“You should be.” He knelt down and inserted the knife in the corner of the box. “That knitting badge was a bitch.”
Kneeling beside him, I furrowed my brow. “Knitting?”
He shot me a get-real look. “I’m kidding.”
Of course. How could I think otherwise? I felt that old familiar embarrassment creep over me, that sense of being a screwup that I’d often felt with Kurt. I immediately fought to squelch it. “I didn’t know you knew how.”
He looked at me, his brows raised questioningly.
“To kid,” I explained. “Not to knit.”
He laughed again. My chest felt strangely warm as I watched him work the knife along the seam of the box, cutting off the soiled top flaps, then slicing off the sides. His hands were sure and steady, tanned and square and masculine. Watching them made my mouth go dry.
“Son of a gun,” he said. “Thereissomething here.” He pried up an extraneous piece of cardboard, then handed it to me. “Here—you do the honors.”
I lifted the cardboard and glanced at the top photo. It was the profile of a man in the driver’s seat of a shiny car, a car like you might see in an old Bogart movie. My heart tripped.
“Who is it?” Matt asked.
“Gran’s first love.” It was taken at a distance, but he was handsome, all right. Light hair, a dazzling smile, a muscled arm resting on the rolled-down window of an old sedan. He wore a buttoned short-sleeved shirt, and even though it was a black-and-white photo, I could tell he was tan.
“Why’d she hide his pictures?”
“She said she didn’t want my grandfather to see them, but I think she was mostly hiding them from herself. I don’t think she ever got over him.” I swallowed. “And... I don’t know. From the way the story’s going, I think a family skeleton is about to be revealed.”
I looked at the next picture. It was the same man in another short-sleeved shirt, at a closer viewpoint. This time he was lying in the grass, his hands behind his head, grinning at the photographer,his eyes warm and lively. Something about him made the hair on my arm stand up.
“Hey—are you okay?”
I glanced up and met Matt’s concerned gaze. “Yeah. I just...”

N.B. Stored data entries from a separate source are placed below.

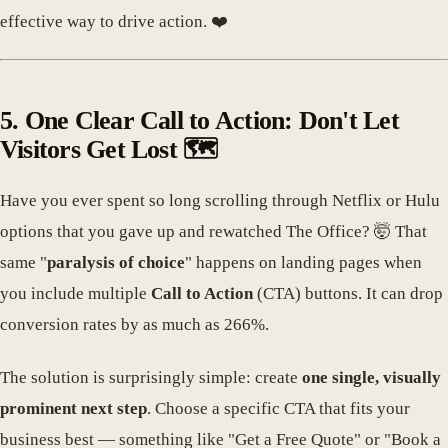
effective way to drive action. ❤️
5. One Clear Call to Action: Don't Let
Visitors Get Lost 🗺️
Have you ever spent so long scrolling through Netflix or Hulu
options that you gave up and rewatched The Office? 🤯 That
same "
paralysis of choice
" happens on landing pages when
you include multiple
Call to Action
(CTA) buttons. It can drop
conversion rates by as much as 266%.
The solution is surprisingly simple: create
one single, visually
prominent next step
. Choose a specific CTA that fits your
business best — something like "Get a Free Quote" or "Book a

. . . think I might be looking at my grandfather.
Matt leaned over my shoulder and looked at the picture. “He looks familiar.”
Yeah. Real familiar—as in like my mother. Like me.
I swallowed and mustered a smile. “I think I might pass out from the fumes of my own funk.” I straightened and stood. “I’d better get inside and let Gran know I saved her photos. And you’d better change clothes and get to wherever you’re going. Thanks so much for your help.”
“Glad to assist.”
The fact he was being so nice about this when he’d been such a dick about me just being in his bedroom was disconcerting—so I did what I usually do when I’m disconcerted. I rambled. “I meant what I said—I’d like to pay your cleaning bill. And I promise to come back and pick up all the packing peanuts on your lawn, and...”
He held up his hand. “Don’t worry about it. The lawn service is due to come this morning. They’ll get all that.”
“But...”
“Seriously. It’s not a problem.” He peered at me. “You sure you’re okay? You look like you’ve seen a ghost.”
“I’m fine.”
It wasn’t a ghost I’d seen, I thought as I scurried across the lawn and up Gran’s porch.
It was my own eyes staring back at me.